Banks as development players?

Although only a very small number of private players possess sufficient social or environmental know-how, the Swiss financial sector is trying to reposition itself as an efficient development player. In so doing it wants the support of the Swiss Government, which would be expected to create the most business-friendly environment possible and minimize risk to investors by expanding the number of "blended finance" instruments in development cooperation. This is borne out by a six-page open letter sent by 50 representatives of the Swiss private and financial sector to the Federal Council, Parliament and to the financial market supervisory authority FINMA.

What does this mean in real terms? In developing countries, things like infrastructure, energy, transport, agriculture as well as important public services such as certain aspects of the healthcare or education systems are to be increasingly taken over by profit-driven companies and packaged and traded on international financial markets in the form of complex financial products. In this way, the countries concerned are becoming increasingly integrated into globalized financial markets over which they have no control. The financialization of development continues its forward march. This is in fundamental contradiction to the SDG principle of leaving no one behind, as it is precisely the poorest who cannot pay for access to education and healthcare. On the other hand, public access for all is not profitable for firms and investors.

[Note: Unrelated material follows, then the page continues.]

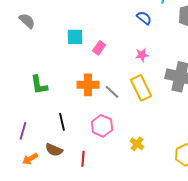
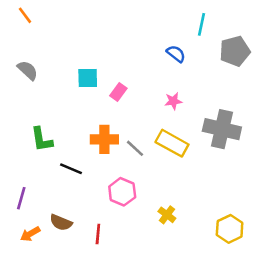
gray semicircle: (27, 21) -> (28, 70), moved
yellow rectangle: (141, 88) -> (172, 143), turned -35
black line: (62, 122) -> (71, 169), moved, turned -54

There were also critical voices at the Building Bridges summit, for example that of Peter Bakker, CEO of the World Business Council for Sustainable Development, whose view is that the prevailing preoccupation with profit must give way to the pursuit of meaningfulness if we are to halt climate change, the destruction of the biodiversity and growing inequality. To that end, sustainability would have to take a central place in the financial industry. Achieving such a profound paradigm shift would of course call for clear and universally recognized yardsticks against which to measure the social and environmental impacts of corporate activities and tax practices. An entirely new form of transparency is also needed for entities such as banks, pension funds, reinsurers and portfolio managers, whereby they would be required to disclose the criteria guiding their trade and investment as well as the social and environmental implications of their investments. Ultimately, the question is whether companies and banks (as well as investors) are prepared to prioritize meaningfulness and sustainability over profit and, among other things, also pay higher taxes (e.g. financial transaction taxes) and thereby help reduce existing inequalities and provide the funds required to realize the SDGs. Another pivotal question is whether the financial sector of its own volition will be able to move in this direction or whether government guidelines and regulations will still be needed to bring this about.

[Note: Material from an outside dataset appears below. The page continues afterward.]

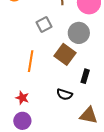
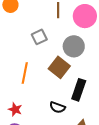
black rectangle: (85, 76) -> (79, 90), size x1.5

Even at the end of the Building Bridges week, the question remains as to whether the Swiss financial centre is truly concerned with funding the SDGs and effecting the paradigm shift that this would entail – from short-term pursuit of profit to long-term sustainable development – or is instead trying to build a bridge for itself into the future and open up new profit streams by even further embedding poor countries in the international financial system.

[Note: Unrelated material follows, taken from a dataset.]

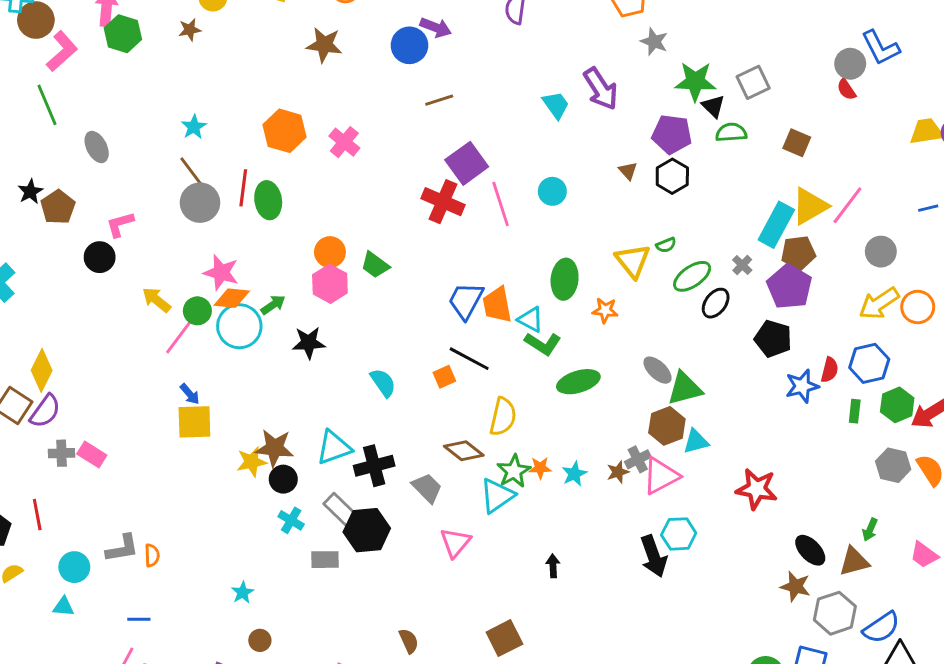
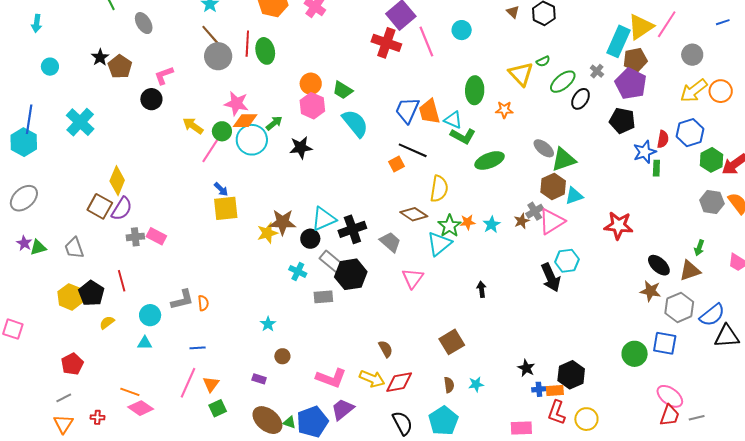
cyan semicircle: (383, 383) -> (355, 123), moved, size x1.4
green rectangle: (855, 411) -> (656, 168), moved
black circle: (283, 479) -> (310, 239), moved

What does financialization mean?

The Gabler Banklexikon defines financialization as the actual or perceived trend in a (capitalist) system towards ever greater importance and dominance of the financial sector with respect to other parts of the system.

Financialization arises from the trend displayed by capitalist systems towards converting all goods, merchandise, services or other tradable assets into financial instruments or derivatives thereof, in order to facilitate profitable trade in them.